Biology:Enterobacter cloacae
| Enterobacter cloacae | |
|---|---|
| |
| Enterobacter cloacae on tryptic soy agar | |
Scientific classification 
| |
| Domain: | Bacteria |
| Phylum: | Pseudomonadota |
| Class: | Gammaproteobacteria |
| Order: | Enterobacterales |
| Family: | Enterobacteriaceae |
| Genus: | Enterobacter |
| Species: | E. cloacae
|
| Binomial name | |
| Enterobacter cloacae (Jordan 1890)
Hormaeche and Edwards 1960 | |
| Subspecies | |
|
Aerobacter cloacae (Jordan 1890) Hormaeche and Edwards 1958 | |
Enterobacter cloacae is a clinically significant Gram-negative, facultatively-anaerobic, rod-shaped bacterium.
Microbiology
In microbiology laboratories, E. cloacae is frequently grown at 30 °C on nutrient agar or at 35 °C in tryptic soy broth.[1] It is a rod-shaped, Gram-negative bacterium, is facultatively anaerobic, and bears peritrichous flagella. It is oxidase-negative and catalase-positive.[2]
Industrial use
Enterobacter cloacae has been used in a bioreactor-based method for the biodegradation of explosives and in the biological control of plant diseases.[3] Enterobacter cloacae strain MBB8 isolated from the Gulf of Mannar, India was reported to degrade poly vinyl alcohol (PVA). This was the first report of a PVA degrader from the Enterobacter genus.[4] E. cloacae was also reported to produce exopolysaccharide (EPS) as high as 18.3g/L.[5] GC-MS analysis of E. cloacae EPS showed the presence of glucose and mannose in the molar ratio of 1: 1.5e−2.[5]

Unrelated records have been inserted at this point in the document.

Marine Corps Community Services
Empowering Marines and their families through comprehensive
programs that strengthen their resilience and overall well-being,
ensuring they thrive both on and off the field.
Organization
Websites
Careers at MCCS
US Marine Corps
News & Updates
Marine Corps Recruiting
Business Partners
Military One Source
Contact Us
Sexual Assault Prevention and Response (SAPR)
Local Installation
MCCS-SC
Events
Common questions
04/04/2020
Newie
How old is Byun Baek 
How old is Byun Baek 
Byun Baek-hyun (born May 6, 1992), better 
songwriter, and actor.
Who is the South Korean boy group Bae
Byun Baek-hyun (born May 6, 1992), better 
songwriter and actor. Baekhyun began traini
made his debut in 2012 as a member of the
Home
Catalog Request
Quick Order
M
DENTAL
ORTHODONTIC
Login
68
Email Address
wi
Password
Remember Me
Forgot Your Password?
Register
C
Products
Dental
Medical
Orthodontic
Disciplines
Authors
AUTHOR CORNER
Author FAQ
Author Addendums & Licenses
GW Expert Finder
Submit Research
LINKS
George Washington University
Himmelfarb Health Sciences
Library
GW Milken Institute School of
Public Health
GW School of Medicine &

Enterobacter cloacae subsp. cloacae strain PR-4 was isolated and identified by 16S rDNA gene sequence with phylogenetic tree view from explosive-laden soil by P. Ravikumar (GenBank accession number KP261383).[6]

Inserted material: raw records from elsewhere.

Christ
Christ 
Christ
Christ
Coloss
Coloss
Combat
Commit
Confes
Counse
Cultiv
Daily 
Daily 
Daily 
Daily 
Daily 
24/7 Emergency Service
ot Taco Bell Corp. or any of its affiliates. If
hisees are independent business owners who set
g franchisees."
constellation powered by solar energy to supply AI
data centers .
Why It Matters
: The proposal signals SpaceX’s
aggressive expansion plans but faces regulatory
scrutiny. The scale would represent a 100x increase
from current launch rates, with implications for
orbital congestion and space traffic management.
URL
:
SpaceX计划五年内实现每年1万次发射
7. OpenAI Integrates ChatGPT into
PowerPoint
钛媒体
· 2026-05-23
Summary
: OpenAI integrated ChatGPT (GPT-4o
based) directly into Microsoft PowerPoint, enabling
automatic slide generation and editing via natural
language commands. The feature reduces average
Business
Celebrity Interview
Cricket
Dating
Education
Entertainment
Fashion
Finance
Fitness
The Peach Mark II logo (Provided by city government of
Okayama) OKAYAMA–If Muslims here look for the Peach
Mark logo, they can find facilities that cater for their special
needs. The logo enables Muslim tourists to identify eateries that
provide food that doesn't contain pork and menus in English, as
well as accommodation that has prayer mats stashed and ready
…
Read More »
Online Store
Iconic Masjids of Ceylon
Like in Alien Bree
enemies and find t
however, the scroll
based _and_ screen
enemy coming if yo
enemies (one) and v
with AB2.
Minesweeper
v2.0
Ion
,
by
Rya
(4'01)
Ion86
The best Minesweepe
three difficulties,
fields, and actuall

E. cloacae SG208 identified as a predominant microorganism in mixed culture isolated from petrochemical sludge (IOCL, Guwahati) responsible for degradation of benzene was reported by Padhi and Gokhale (2016).[7]
Safety
Enterobacter cloacae is considered a biosafety level 1 organism in the United States and level 2 in Canada.[citation needed]
Genomics
A draft genome sequence of Enterobacter cloacae subsp. cloacae was announced in 2012. The bacteria used in the study were isolated from giant panda feces.[8]
Clinical significance
Enterobacter cloacae is a member of the normal gut flora of many humans and is not usually a primary pathogen.[9] Some strains have been associated with urinary tract and respiratory tract infections in immunocompromised individuals. It is a high risk AmpC producer and treatment with cefepime is recommended by the IDSA if causing disease rather than simply colonising.[10] Treatment using cefepime and gentamicin has been reported.[11]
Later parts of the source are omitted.